Forse è capitato ad alcuni di voi di osservare vostro figlio mentre si porta le unghie alla bocca e le mordicchia, quasi sovrappensiero. Magari non vi siete accorti subito di questa sua abitudine, ad esempio se si tratta di un gesto che avviene prevalentemente nel contesto scolastico, magari durante i compiti in classe o le interrogazioni. Potreste però notare i segni sulle sue mani, soprattutto se il bambino mangia le unghie e anche le pellicine attorno, con conseguente arrossamento della pelle. Stiamo parlando dell’onicofagia, un comportamento piuttosto comune, specialmente durante l’infanzia o l’adolescenza.
In genere non si presenta prima dei 3-4 anni di età, quando cessa il bisogno di suzione e il piccolo non ottiene più rassicurazione e sollievo nella suzione del seno materno o del ciuccio. Diventa più frequente in età scolare, visto che riguarda il 28-33% dei bambini tra i 7 e i 10 anni, e soprattutto in età adolescenziale, quando arriva a coinvolgere il 45% dei ragazzi tra i 12 e i 18 anni. Se trascurata, l’onicofagia può però protrarsi anche in età adulta.
Sebbene si tratti di un’azione diffusa e apparentemente innocua, mangiarsi le unghie non è esente da rischi, e merita una maggiore attenzione nei casi in cui diventa per il bambino una modalità consolidata e frequente di regolazione del proprio stato emotivo.
Il termine onicofagia, a molti sconosciuto, è di derivazione greca. Viene da “ὄνυχος” (unghia) e “ϕαγία” (mangiare). Parliamo quindi dell’abitudine di portarsi alla bocca le unghie e morderle con i denti, da qui l’espressione molto più diffusa “mangiarsi le unghie”.
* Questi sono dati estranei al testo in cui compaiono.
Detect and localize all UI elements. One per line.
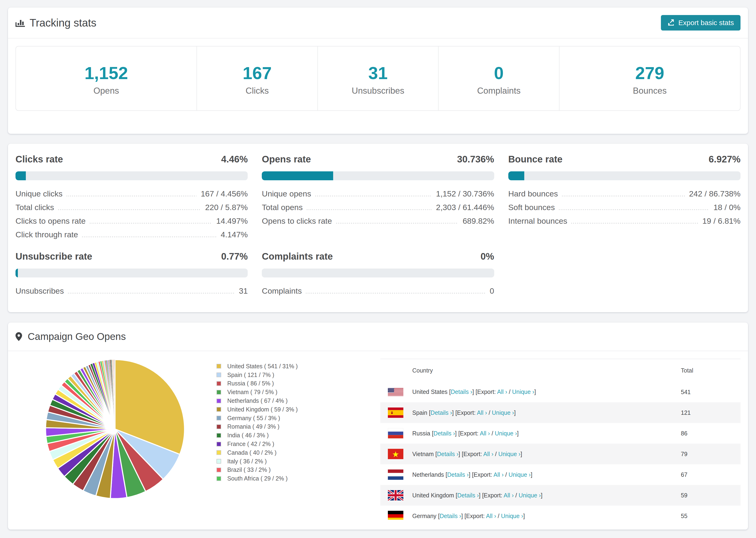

Per capire cos’è l’onicofagia e perché compare così presto non basta però conoscere l’etimologia del vocabolo, ma occorre comprendere perché il bambino si mangia le unghie, ovvero quali sono le cause dell’onicofagia.
In ambito psichiatrico, nel Manuale Diagnostico e Statistico dei Disturbi Mentali (DSM) l’onicofagia è stata classificata inizialmente tra i “disturbi del controllo degli impulsi” che si presentano durante l’infanzia e l’adolescenza. Nella stessa categoria rientravano la tricotillomania (strapparsi i capelli) e anche condotte come la cleptomania o la piromania, accomunate dalla difficoltà ad astenersi dal mettere in atto un comportamento ritenuto nocivo per sé o per gli altri, spesso preceduto da una tensione crescente che viene alleviata, nonostante un possibile vissuto di colpa, una volta compiuto il gesto. Nell’attuale revisione (DSM-5-TR™), però, l’onicofagia è stata inserita nella categoria dei “disturbi ossessivo-compulsivi”, e più specificatamente tra i “comportamenti ripetitivi focalizzati sul corpo”. Questo significa che viene considerata una risposta compulsiva, quindi “incontrollabile”, a pensieri ossessivi, ovvero intrusivi, ricorrenti e di natura prevalentemente ansiosa.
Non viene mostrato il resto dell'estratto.